Records supplied section start

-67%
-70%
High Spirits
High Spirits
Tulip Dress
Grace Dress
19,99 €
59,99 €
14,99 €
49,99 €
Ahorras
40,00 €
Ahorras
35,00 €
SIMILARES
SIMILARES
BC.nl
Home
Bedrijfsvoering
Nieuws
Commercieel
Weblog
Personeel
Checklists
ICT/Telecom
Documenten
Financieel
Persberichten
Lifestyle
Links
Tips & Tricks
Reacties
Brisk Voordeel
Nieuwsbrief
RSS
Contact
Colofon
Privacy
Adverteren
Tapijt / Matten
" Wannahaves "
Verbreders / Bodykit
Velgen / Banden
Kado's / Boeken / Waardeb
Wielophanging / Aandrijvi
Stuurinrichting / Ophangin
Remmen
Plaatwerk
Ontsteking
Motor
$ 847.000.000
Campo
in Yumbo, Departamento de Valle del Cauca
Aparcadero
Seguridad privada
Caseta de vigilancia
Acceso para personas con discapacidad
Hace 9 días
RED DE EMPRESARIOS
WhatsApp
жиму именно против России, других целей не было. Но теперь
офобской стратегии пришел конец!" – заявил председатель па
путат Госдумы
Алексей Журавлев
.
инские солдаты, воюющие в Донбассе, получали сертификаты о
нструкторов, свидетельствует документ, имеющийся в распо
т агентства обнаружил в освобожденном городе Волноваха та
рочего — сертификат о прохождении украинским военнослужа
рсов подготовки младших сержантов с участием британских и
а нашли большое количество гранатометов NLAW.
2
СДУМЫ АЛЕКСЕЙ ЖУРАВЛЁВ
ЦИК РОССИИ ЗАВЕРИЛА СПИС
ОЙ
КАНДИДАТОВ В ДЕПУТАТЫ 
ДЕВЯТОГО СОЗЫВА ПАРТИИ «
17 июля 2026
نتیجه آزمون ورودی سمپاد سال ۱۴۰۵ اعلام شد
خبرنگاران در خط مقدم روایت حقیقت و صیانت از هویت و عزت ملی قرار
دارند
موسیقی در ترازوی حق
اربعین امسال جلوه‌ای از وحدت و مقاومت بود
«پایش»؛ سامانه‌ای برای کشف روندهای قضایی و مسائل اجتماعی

Records supplied section end
Records supplied section start

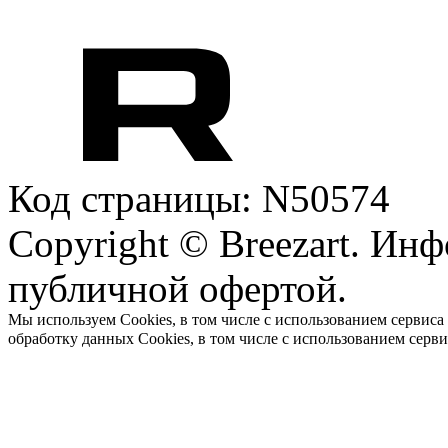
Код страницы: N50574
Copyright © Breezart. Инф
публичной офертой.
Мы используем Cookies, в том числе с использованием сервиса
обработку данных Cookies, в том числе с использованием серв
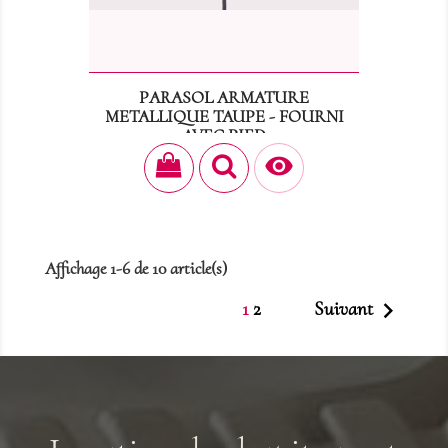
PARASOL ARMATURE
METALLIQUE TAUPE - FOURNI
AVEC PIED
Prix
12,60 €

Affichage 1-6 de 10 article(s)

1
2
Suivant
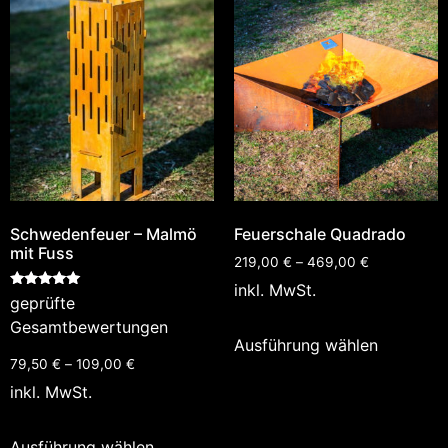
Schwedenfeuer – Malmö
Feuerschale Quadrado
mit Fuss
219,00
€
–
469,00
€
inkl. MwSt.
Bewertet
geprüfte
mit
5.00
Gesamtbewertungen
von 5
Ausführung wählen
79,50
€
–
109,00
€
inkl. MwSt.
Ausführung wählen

Records supplied section end

== Task directions ==
Every line above with the string "Cookies" in it needs to be copied.

== Finished task ==
Мы используем Cookies, в том числе с использованием сервиса
обработку данных Cookies, в том числе с использованием серв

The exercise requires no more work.